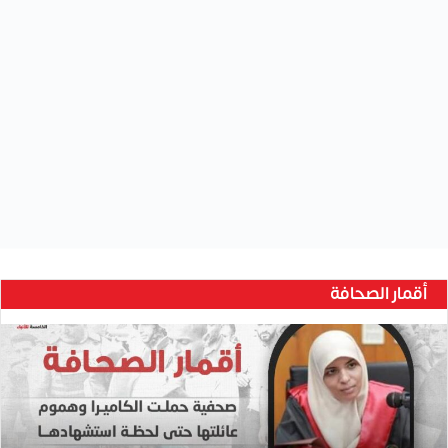
ح
ن
ي
ن
ب
ا
ر
و
منذ 5 أيام
حنين بارود..صحفية حملت الكاميرا وهموم عائلتها حتى لحظة
د
استشهادها
.
.
ص
ح
ف
ي
من نحن
ة
ح
م
شبكة الخامسة للأنباء
شبكة إعلامية مهنية مستقلة، مرخصة من وزارة الإعلام،
ل
تعمل على نشر الأخبار والمستجدات والاحداث على مدار الساعة عبر منصات الإعلام
ت
الرقمي وموقعاً رسميا يعمل وفقاً للرؤية والمحتوى الفلسطيني وتهتم بالشأن
ا
الداخلي والمحلي والإعلام وفق سياسة الحيادية والموضوعية.
ل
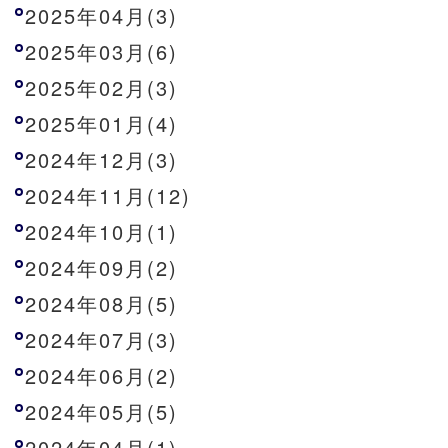
2025年04月(3)
2025年03月(6)
2025年02月(3)
2025年01月(4)
2024年12月(3)
2024年11月(12)
2024年10月(1)
2024年09月(2)
2024年08月(5)
2024年07月(3)
2024年06月(2)
2024年05月(5)
2024年04月(1)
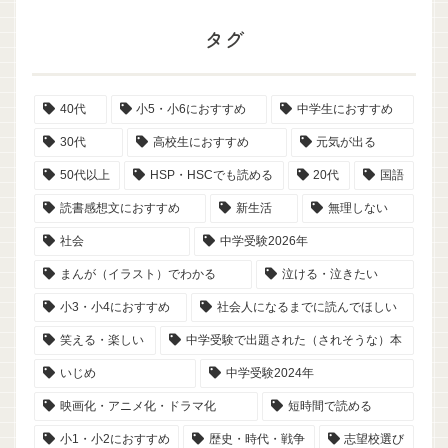
タグ
40代
小5・小6におすすめ
中学生におすすめ
30代
高校生におすすめ
元気が出る
50代以上
HSP・HSCでも読める
20代
国語
読書感想文におすすめ
新生活
無理しない
社会
中学受験2026年
まんが（イラスト）でわかる
泣ける・泣きたい
小3・小4におすすめ
社会人になるまでに読んでほしい
笑える・楽しい
中学受験で出題された（されそうな）本
いじめ
中学受験2024年
映画化・アニメ化・ドラマ化
短時間で読める
小1・小2におすすめ
歴史・時代・戦争
志望校選び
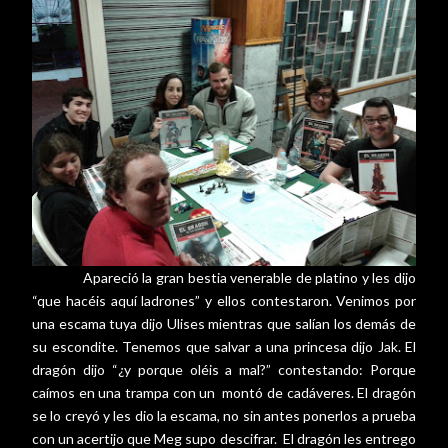
Apareció la gran bestia venerable de platino y les dijo
“que hacéis aquí ladrones” y ellos contestaron. Venimos por
una escama tuya dijo Ulises mientras que salían los demás de
su escondite. Tenemos que salvar a una princesa dijo Jak. El
dragón dijo “¿y porque oléis a mal?” contestando: Porque
caímos en una trampa con un
montó de cadáveres. El dragón
se lo creyó y les dio la escama, no sin antes ponerlos a prueba
con un acertijo que Meg supo descifrar.
El dragón les entrego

◆ PROBLEM TO WORK ON ◆
Every line in the data above that includes the word "dijo" should be copied.

◆ SOLUTION ◆
Apareció la gran bestia venerable de platino y les dijo
una escama tuya dijo Ulises mientras que salían los demás de
su escondite. Tenemos que salvar a una princesa dijo Jak. El
dragón dijo “¿y porque oléis a mal?” contestando: Porque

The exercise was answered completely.